Vernix caseosa is a white, creamy, naturally occurring biofilm covering the skin of the fetus during the last trimester of pregnancy. Vernix coating on the neonatal skin protects the newborn skin and facilitates extra-uterine adaptation of skin in the first postnatal week if not washed away after birth. It consists of water-containing corneocytes embedded in a lipid matrix. The strategic location of the vernix on the fetal skin surface suggests participation in multiple overlapping functions required at birth, such as barrier to water loss, temperature regulation [the paper later shows a lack of support for this function –pzm], and innate immunity. Vernix seems to perform various integral roles during transition of the fetus from intra-uterine to extra-uterine life. It has also found various interesting diagnostic and prognostic implications in this arena. Thus, it continues to be an intriguing topic of interest among the medical fraternity to understand its detailed biology and function in the fetus and also to put its naturally endowed characteristics to use in the adult population.

Most of those multiple overlapping functions have nothing to do with adaptations for swimming — they are important for a mammal with no insulating layer of hair that is basically born prematurely with relatively few defenses. It is a logical error to imply that sharing a feature with many functions, like vernix, means that two species had to have had a similar ecological history. It makes no sense at all. I am very disappointed that David Attenborough has fallen for such crank nonsense.

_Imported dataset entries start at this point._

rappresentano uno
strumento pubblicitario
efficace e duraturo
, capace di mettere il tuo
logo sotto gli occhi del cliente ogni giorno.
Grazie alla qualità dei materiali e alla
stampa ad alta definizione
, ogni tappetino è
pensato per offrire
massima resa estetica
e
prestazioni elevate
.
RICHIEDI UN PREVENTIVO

I am not being peculiarly fussy, either. Very few people in the evolutionary/anthropological community think the Aquatic Ape is a credible hypothesis. Jim Moore has a very thorough compendium of rebuttals to the hodge-podge of contradictory details that make up the Aquatic Ape Theory; it’s a constant struggle to combat proponents who vomit up all kinds of odd scientific factlets that they claim are supportive of their cherished, much-loved, stupid theory. John Hawks explains why the AAT is pseudoscience. The Guardian has already posted a rejection of Attenborough’s “wishful thinking”. Alice Roberts quickly wrote an excellent response to Attenborough.

The original idea, and certainly Elaine Morgan’s elaboration of it, became an umbrella hypothesis or a “Theory of Everything”; both far too extravagant and too simple an explanation. It attempts to provide a single rationale for a huge range of adaptations – which we know arose at different times in the course of human evolution. Traits such as habitual bipedalism, big brains and language didn’t all appear at once – instead, their emergence is spread over millions of years. It’s nonsense to lump them all together as if they require a single explanation.

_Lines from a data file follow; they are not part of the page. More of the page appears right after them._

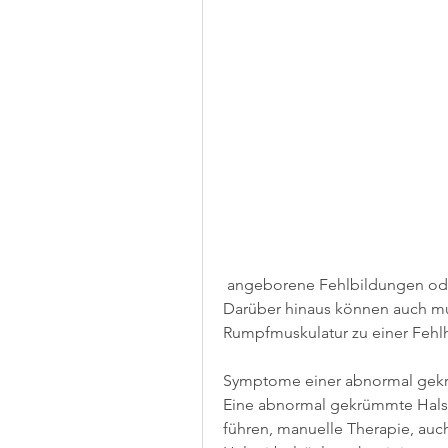
 angeborene Fehlbildungen oder altersbedingte Verschleißerscheinungen. 
Darüber hinaus können auch mu
Rumpfmuskulatur zu einer Fehlh
Symptome einer abnormal gekr
Eine abnormal gekrümmte Hals
führen, manuelle Therapie, au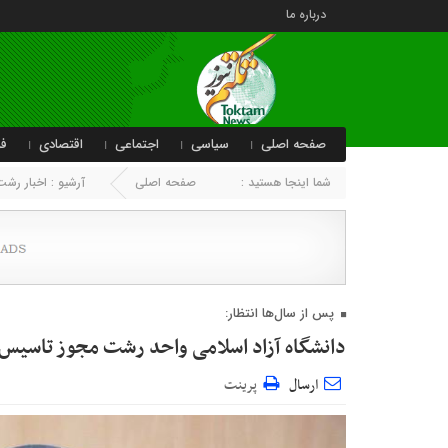
درباره ما
صفحه اصلی
سیاسی
اجتماعی
اقتصادی
فر
شما اینجا هستید :
صفحه اصلی
آرشیو :
اخبار رشت
پس از سال‌ها انتظار:
دانشگاه آزاد اسلامی واحد رشت مجوز تاسیس
ارسال
پرینت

Despite the evidence stacked up against the theory, it is strangely tenacious. It has become very elastic, and its proponents will seize hold of any mentions of water, fish or shellfish in human evolution, and any archaeological sites found near coasts, rivers and lakes as supporting evidence. But we must always build our hypotheses on, and test them against, the hard evidence: the fossils, comparative anatomy and physiology, and genetics. In that test, the aquatic ape has failed – again and again.

It is a great shame the BBC recently indulged this implausible theory as it distracts from the emerging story of human evolution that is both more complex and more interesting. Because at the end of the day science is about evidence, not wishful thinking.

Unfortunately, I’m sure this bad idea will emerge again and again. There’s something appealing to the human psyche about one simple explanation of everything, even if that explanation is completely wrong.